What the exercise asks
Only those lines in the data below from the line containing "Москвичи и туристы" through the line containing "из Санкт-Петербурга, Воронежа, Кургана, Новосибирска", both included, should be restated word for word.

Extracted page text data

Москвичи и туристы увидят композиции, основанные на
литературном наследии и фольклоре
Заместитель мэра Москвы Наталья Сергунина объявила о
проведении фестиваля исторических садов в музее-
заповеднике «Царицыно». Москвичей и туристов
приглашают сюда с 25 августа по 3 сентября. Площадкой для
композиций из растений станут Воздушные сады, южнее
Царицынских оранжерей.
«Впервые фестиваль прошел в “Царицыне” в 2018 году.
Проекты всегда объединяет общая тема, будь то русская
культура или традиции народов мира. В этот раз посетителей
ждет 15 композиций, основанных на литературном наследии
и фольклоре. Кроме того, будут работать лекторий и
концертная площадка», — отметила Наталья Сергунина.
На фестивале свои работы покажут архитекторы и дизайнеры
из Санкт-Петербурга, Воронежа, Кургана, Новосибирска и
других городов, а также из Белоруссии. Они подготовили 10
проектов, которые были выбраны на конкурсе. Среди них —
...
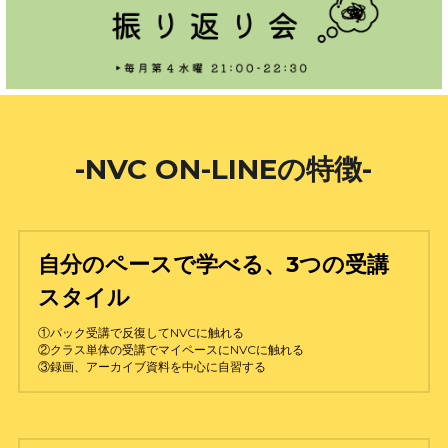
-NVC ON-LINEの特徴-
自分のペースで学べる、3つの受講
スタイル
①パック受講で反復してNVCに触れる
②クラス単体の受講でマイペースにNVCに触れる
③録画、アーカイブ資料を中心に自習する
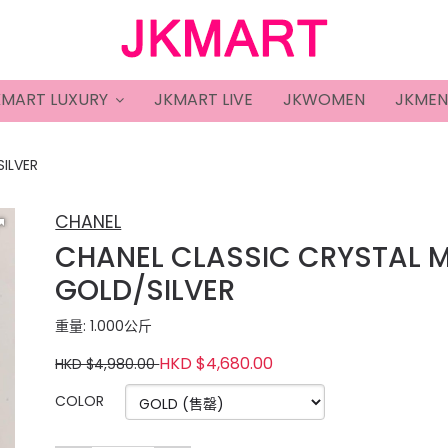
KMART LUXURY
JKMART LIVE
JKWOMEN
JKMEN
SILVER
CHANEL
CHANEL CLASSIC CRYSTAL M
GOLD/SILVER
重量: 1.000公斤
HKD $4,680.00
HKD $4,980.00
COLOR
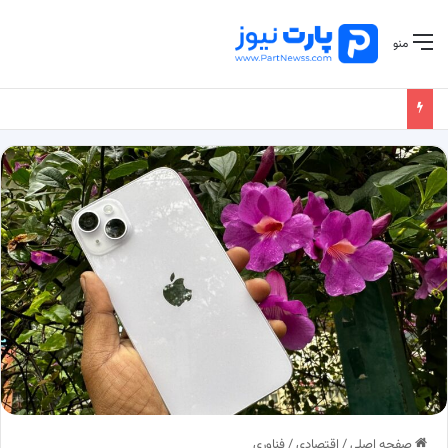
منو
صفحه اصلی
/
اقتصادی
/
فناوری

Expected output
Москвичи и туристы увидят композиции, основанные на
литературном наследии и фольклоре
Заместитель мэра Москвы Наталья Сергунина объявила о
проведении фестиваля исторических садов в музее-
заповеднике «Царицыно». Москвичей и туристов
приглашают сюда с 25 августа по 3 сентября. Площадкой для
композиций из растений станут Воздушные сады, южнее
Царицынских оранжерей.
«Впервые фестиваль прошел в “Царицыне” в 2018 году.
Проекты всегда объединяет общая тема, будь то русская
культура или традиции народов мира. В этот раз посетителей
ждет 15 композиций, основанных на литературном наследии
и фольклоре. Кроме того, будут работать лекторий и
концертная площадка», — отметила Наталья Сергунина.
На фестивале свои работы покажут архитекторы и дизайнеры
из Санкт-Петербурга, Воронежа, Кургана, Новосибирска и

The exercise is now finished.